Enviada em 02/12/2020

A literatura segue o ser humano desde à tenra idade até sua morte. Segundo Margaret Atwood, autora canadense, o ser humano é um ser contador de histórias, é um ser de criatividade. Essa criatividade deve ser praticada e a melhor forma de fazê-lo é através da leitura. Segundo as pesquisas atuais, apenas cinquenta e seis por cento da população brasileira lê — um número muito baixo —, o que gera problemas no sistema educacional do país. A leitura não se restringe apenas ao ato de ler, mas a interpretação, a melhoria da escrita e da gramática, e até mesmo ao desenvolvimento da lógica.

A população brasileira tem grave deficiência para interpretar textos, dos mais simples que sejam, textos encaminhados em e-mails de trabalho, ou até mesmo em redes sociais — vide o aumento do número da população que absorve notícias consideradas “fake news”. Portanto, a importância da interpretação para a sociedade é tal que o serviço que deve ser realizado para empresa pode ser feito de formas diferentes dependendo da leitura que seu executor realiza do e-mail encaminhado pelo responsável.

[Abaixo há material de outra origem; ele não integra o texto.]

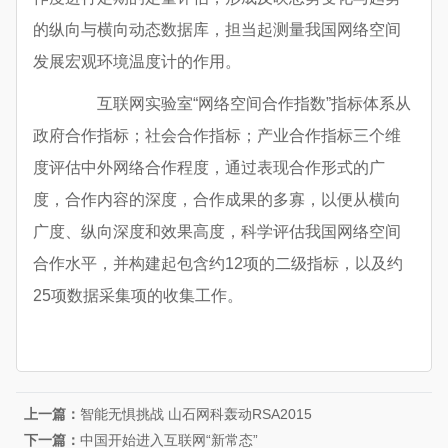
的纵向与横向动态数据库，担当起测量我国网络空间
发展宏观环境温度计的作用。
互联网实验室“网络空间合作指数”指标体系从
政府合作指标；社会合作指标；产业合作指标三个维
度评估中外网络合作程度，通过表现合作形式的广
度，合作内容的深度，合作成果的多寡，以便从横向
广度、纵向深度和效果高度，科学评估我国网络空间
合作水平，并构建起包含约12项的二级指标，以及约
25项数据采集项的收集工作。
上一篇：
智能无惧挑战 山石网科轰动RSA2015
下一篇：
中国开始进入互联网“新常态”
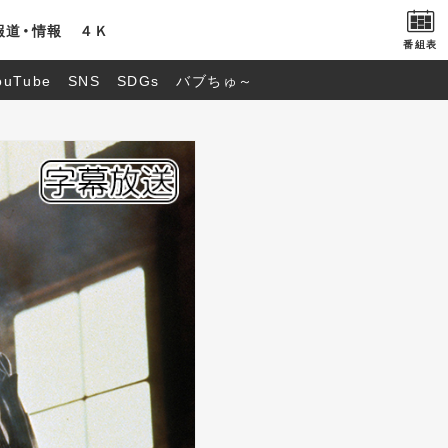
報道・情報
４Ｋ
番組表
ouTube
SNS
SDGs
バブちゅ～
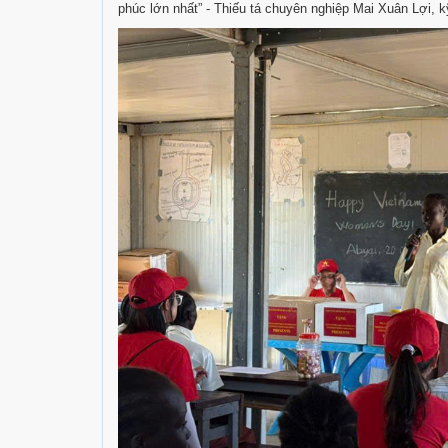
phúc lớn nhất” - Thiếu tá chuyên nghiệp Mai Xuân Lợi, 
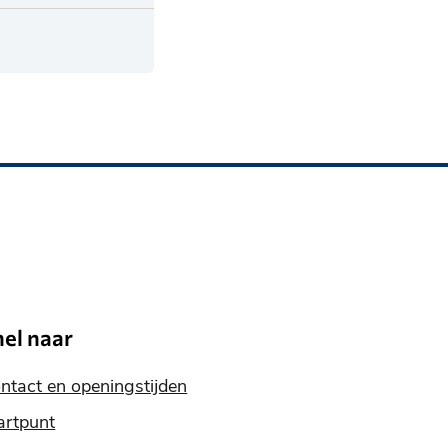
nel naar
ntact en openingstijden
artpunt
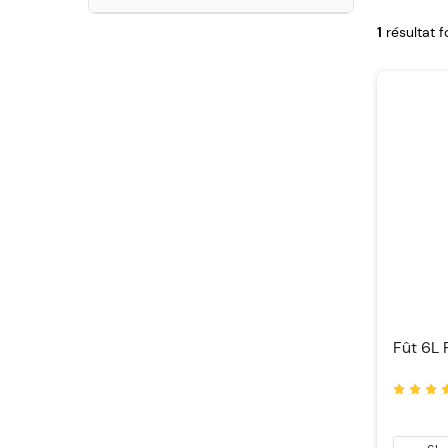
1
résultat 
Fût 6L 
Notation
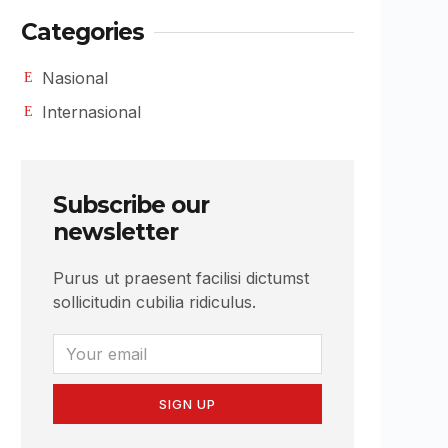
Categories
Nasional
Internasional
Subscribe our
newsletter
Purus ut praesent facilisi dictumst
sollicitudin cubilia ridiculus.
SIGN UP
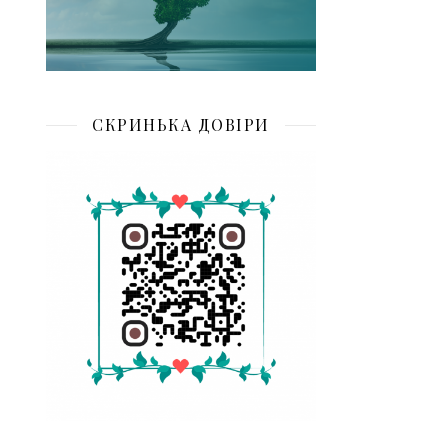
СКРИНЬКА ДОВІРИ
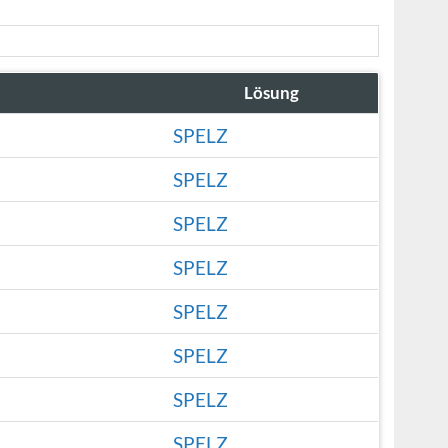
Lösung
SPELZ
SPELZ
SPELZ
SPELZ
SPELZ
SPELZ
SPELZ
SPELZ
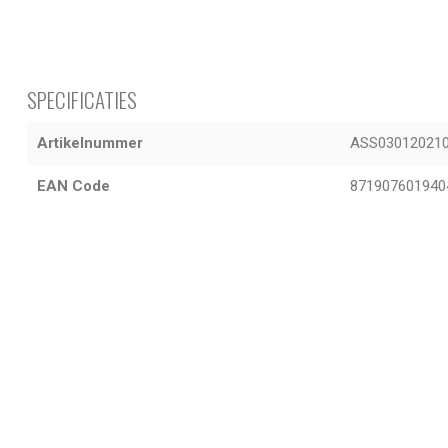
SPECIFICATIES
Artikelnummer
ASS03012021
EAN Code
871907601940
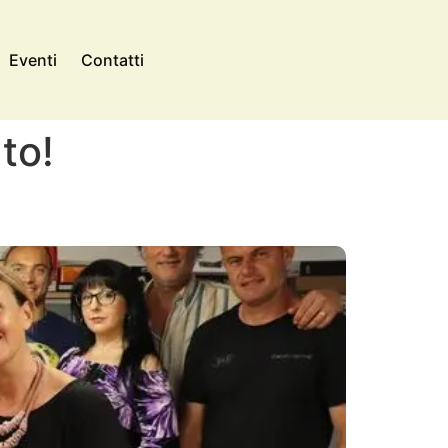
Eventi
Contatti
to!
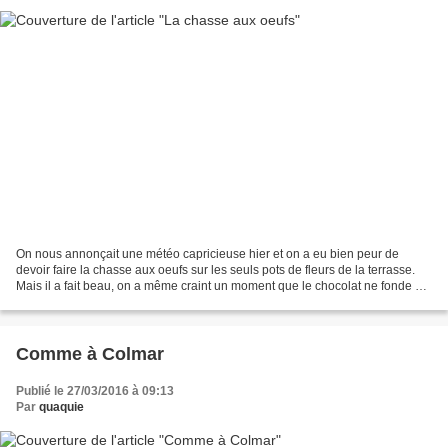
On nous annonçait une météo capricieuse hier et on a eu bien peur de
devoir faire la chasse aux oeufs sur les seuls pots de fleurs de la terrasse.
Mais il a fait beau, on a même craint un moment que le chocolat ne fonde au
soleil. La chasse aux oeufs...
Comme à Colmar
Publié le 27/03/2016 à 09:13
Par
quaquie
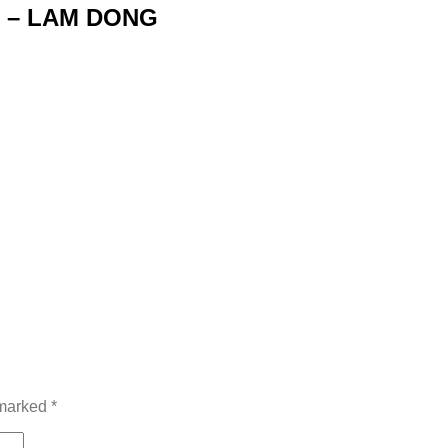
 – LAM DONG
 marked
*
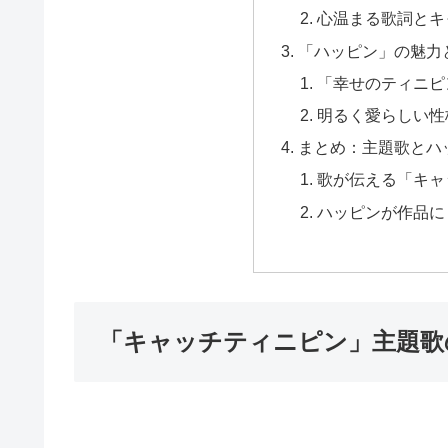
心温まる歌詞とキ
「ハッピン」の魅力
「幸せのティニピ
明るく愛らしい性
まとめ：主題歌とハ
歌が伝える「キャ
ハッピンが作品に
「キャッチティニピン」主題歌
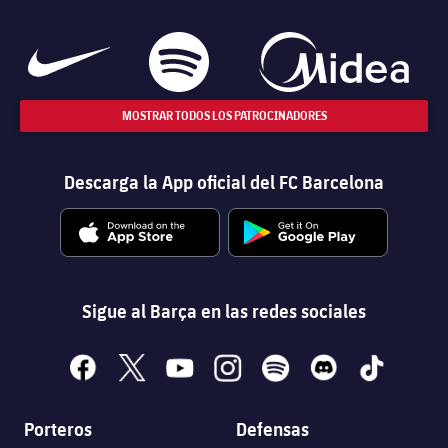
MOSTRAR TODOS LOS PATROCINADORES
Descarga la App oficial del FC Barcelona
Sigue al Barça en las redes sociales
facebook
x
youtube
instagram
spotify
discord
tiktok
Porteros
Defensas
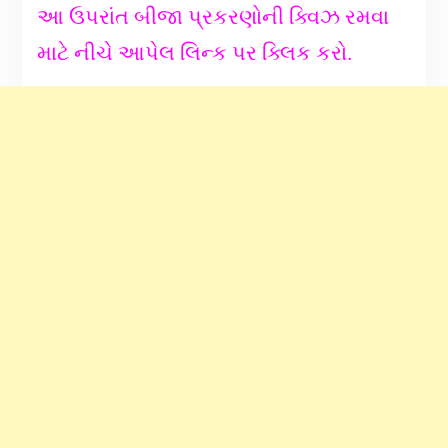
આ ઉપરાંત બીજા પ્રકરણોની ક્વિઝ રમવા
માટે નીચે આપેલ લિન્ક પર ક્લિક કરો.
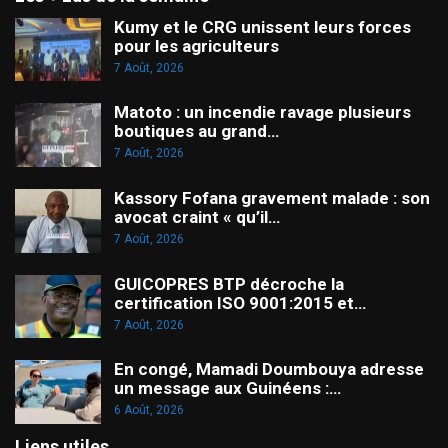
Kumy et le CRG unissent leurs forces
pour les agriculteurs
7 Août, 2026
Matoto : un incendie ravage plusieurs
boutiques au grand…
7 Août, 2026
Kassory Fofana gravement malade : son
avocat craint « qu’il…
7 Août, 2026
GUICOPRES BTP décroche la
certification ISO 9001:2015 et…
7 Août, 2026
En congé, Mamadi Doumbouya adresse
un message aux Guinéens :…
6 Août, 2026
Liens utiles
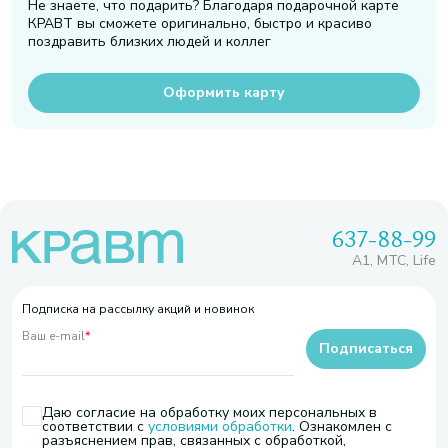
Не знаете, что подарить? Благодаря подарочной карте
КРАВТ вы сможете оригинально, быстро и красиво
поздравить близких людей и коллег
Оформить карту
637-88-99
A1, МТС, Life
Подписка на рассылку акций и новинок
Ваш e-mail
*
Подписаться
Даю согласие на обработку моих персональных в
соответствии с
условиями обработки
. Ознакомлен с
разъяснением прав, связанных с обработкой,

A leitura de qualquer tipo de livro aumenta a capacidade interpretativo do ser humano, o que diminui os equívocos no ambiente profissional.

Outro fator é que a língua portuguesa está longe de ser uma língua de fácil compreensão e absorção, para tanto, exige-se aperfeiçoamento gramatical do brasileiro. Estudar gramática é um ato realizado apenas na escola, com o único intuito de obter boas notas para passar de ano, uma prática enfadonha. Uma das melhores formas de ser capaz de escrever sem tropeços gramaticais é através da leitura. Seja de um jornal, um livro didático que possa ser interessante ou, até mesmo, um romance. Aprende-se a escrever praticando e uma dessas práticas é através da leitura atenta.

Ademais, o ato da leitura de livros narrativos pode fazer o ser humano a ter um aperfeiçoamento lógico. Autores como Agatha Cristie, Dan Brown e Arthur Conan — autor de Sherlock Holmes — levam o leitor ao desenvolvimento prático do pensamento crítico e lógico para resoluções de reviravoltas nas histórias. O hábito de leitura de charadas, enigmas e livros técnicos desenvolvem o raciocínio do leitor, tornando-o mais hábil em seu trabalho e na  vida cotidiana.

Dessa forma, é possível perceber que se faz necessário que haja maior estímulo do cidadão brasileiro. Tal habilidade transforma a sociedade em que vivemos, abre a mente, não apenas em relação à criatividade, mas a lógica e inclusive a convivência familiar, afinal, são os pais que lêem para os filhos mais novos. O hábito deve ser criado dentro de casa, não apenas nas escolas, e de forma prazerosa e não obrigatória.